Examine the records and identify each line that includes the string "Товар". Copy those lines.

Extracted records
______________________________
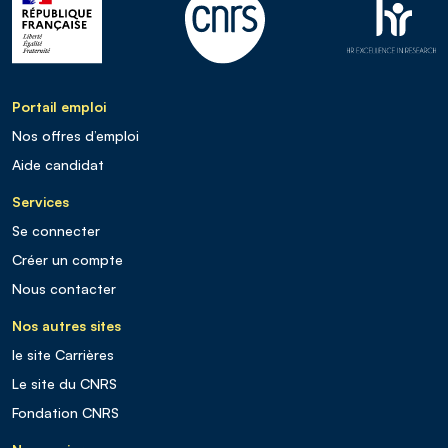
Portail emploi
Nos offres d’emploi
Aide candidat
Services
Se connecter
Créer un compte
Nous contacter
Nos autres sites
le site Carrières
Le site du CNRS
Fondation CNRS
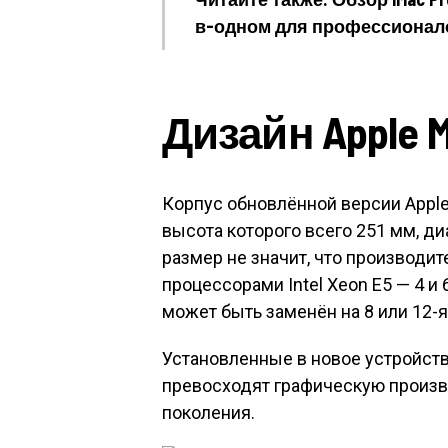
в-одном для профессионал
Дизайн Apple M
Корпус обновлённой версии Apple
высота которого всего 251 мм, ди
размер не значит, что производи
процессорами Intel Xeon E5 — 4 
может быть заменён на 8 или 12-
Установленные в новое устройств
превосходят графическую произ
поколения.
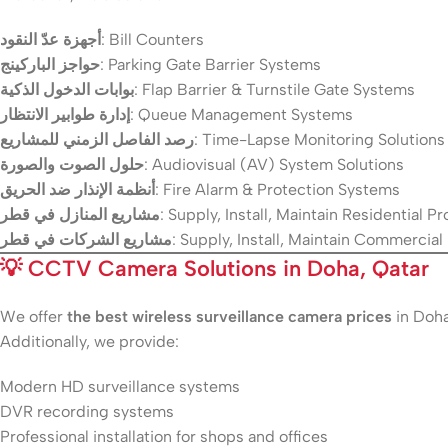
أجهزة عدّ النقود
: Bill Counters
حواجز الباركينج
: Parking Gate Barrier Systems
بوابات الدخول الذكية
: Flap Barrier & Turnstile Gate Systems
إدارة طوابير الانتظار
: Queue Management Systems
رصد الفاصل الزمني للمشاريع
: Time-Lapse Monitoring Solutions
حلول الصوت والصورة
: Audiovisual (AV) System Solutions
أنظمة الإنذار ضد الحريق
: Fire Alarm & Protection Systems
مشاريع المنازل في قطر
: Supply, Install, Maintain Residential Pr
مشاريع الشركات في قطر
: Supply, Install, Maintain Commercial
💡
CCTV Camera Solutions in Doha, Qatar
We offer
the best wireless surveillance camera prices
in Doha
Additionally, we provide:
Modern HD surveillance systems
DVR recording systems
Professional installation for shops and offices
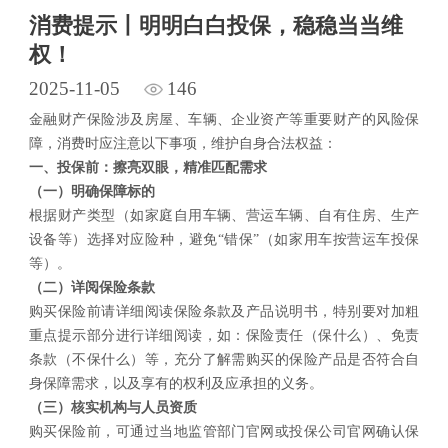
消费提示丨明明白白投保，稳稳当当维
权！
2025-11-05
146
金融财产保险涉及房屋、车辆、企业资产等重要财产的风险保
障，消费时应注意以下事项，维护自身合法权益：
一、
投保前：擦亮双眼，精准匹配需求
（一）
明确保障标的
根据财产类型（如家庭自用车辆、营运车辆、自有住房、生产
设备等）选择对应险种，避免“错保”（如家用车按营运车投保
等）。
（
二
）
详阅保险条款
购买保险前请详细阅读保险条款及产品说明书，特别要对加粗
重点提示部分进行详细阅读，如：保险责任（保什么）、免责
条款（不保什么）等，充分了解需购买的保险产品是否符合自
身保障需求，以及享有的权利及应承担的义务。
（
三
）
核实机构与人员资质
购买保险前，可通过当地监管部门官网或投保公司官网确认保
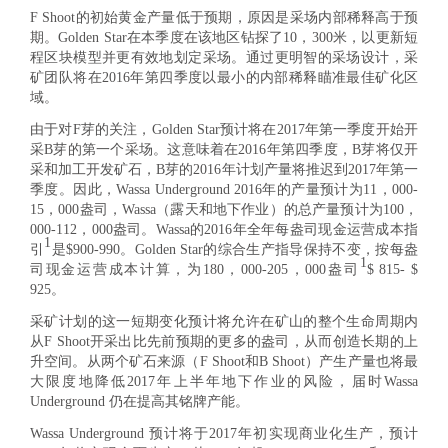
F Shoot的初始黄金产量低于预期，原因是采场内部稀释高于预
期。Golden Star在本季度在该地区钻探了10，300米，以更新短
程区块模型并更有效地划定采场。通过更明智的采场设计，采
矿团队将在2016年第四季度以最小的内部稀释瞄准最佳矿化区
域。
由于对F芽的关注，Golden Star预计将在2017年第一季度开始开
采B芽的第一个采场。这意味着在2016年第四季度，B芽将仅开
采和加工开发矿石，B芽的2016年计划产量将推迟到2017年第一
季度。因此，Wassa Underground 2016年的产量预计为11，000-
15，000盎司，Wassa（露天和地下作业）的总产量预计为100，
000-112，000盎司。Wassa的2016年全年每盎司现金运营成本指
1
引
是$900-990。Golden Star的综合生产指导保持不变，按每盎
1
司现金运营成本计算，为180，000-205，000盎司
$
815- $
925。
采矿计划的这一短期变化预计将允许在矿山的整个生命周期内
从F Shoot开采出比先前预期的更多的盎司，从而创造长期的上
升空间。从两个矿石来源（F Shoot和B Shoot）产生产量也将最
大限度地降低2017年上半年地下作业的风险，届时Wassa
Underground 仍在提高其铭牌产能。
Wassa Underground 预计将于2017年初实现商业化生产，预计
______________________________
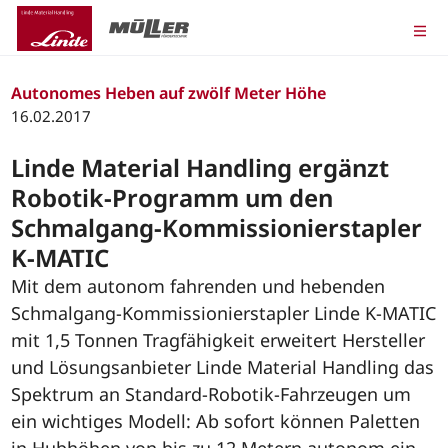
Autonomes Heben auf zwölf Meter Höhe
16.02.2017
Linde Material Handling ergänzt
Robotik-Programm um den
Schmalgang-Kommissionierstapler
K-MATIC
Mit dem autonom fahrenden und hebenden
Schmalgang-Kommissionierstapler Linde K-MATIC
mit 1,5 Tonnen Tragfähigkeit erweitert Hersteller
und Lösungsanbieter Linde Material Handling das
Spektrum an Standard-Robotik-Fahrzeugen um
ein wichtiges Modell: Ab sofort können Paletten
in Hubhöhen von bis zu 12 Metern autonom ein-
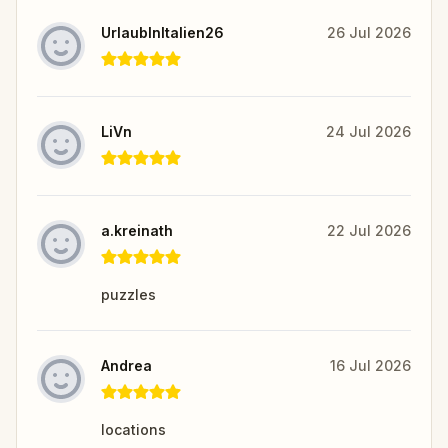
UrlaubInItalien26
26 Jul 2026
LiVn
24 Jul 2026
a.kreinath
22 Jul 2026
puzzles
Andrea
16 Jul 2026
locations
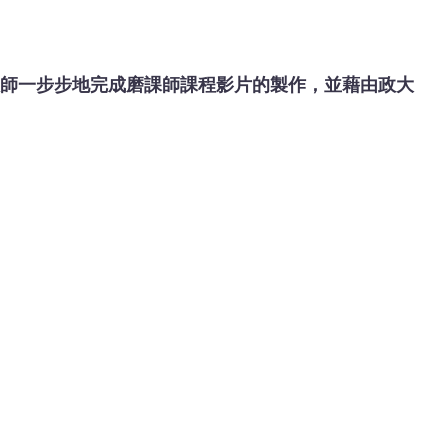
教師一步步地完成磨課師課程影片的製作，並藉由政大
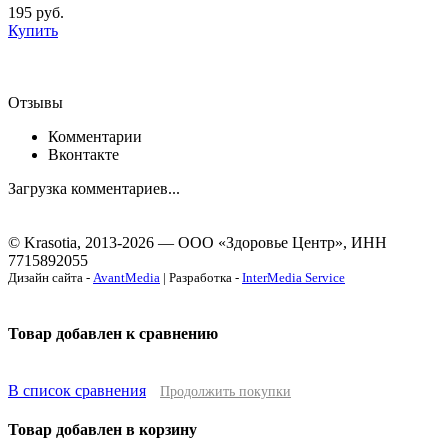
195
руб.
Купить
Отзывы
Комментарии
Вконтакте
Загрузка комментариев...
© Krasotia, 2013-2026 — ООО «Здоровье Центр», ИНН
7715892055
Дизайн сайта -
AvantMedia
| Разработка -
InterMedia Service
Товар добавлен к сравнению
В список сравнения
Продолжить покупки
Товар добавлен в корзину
______________________________
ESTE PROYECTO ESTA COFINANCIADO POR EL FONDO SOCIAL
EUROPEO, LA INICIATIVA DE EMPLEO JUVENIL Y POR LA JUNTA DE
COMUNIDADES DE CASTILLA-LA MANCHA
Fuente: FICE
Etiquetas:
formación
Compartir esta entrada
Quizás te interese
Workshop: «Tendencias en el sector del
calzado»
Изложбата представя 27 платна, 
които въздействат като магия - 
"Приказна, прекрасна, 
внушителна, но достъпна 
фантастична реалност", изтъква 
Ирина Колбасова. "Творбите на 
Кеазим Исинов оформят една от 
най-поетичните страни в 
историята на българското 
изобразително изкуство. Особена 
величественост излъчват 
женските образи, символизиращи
______________________________
Response to the task
Товар добавлен к сравнению
Товар добавлен в корзину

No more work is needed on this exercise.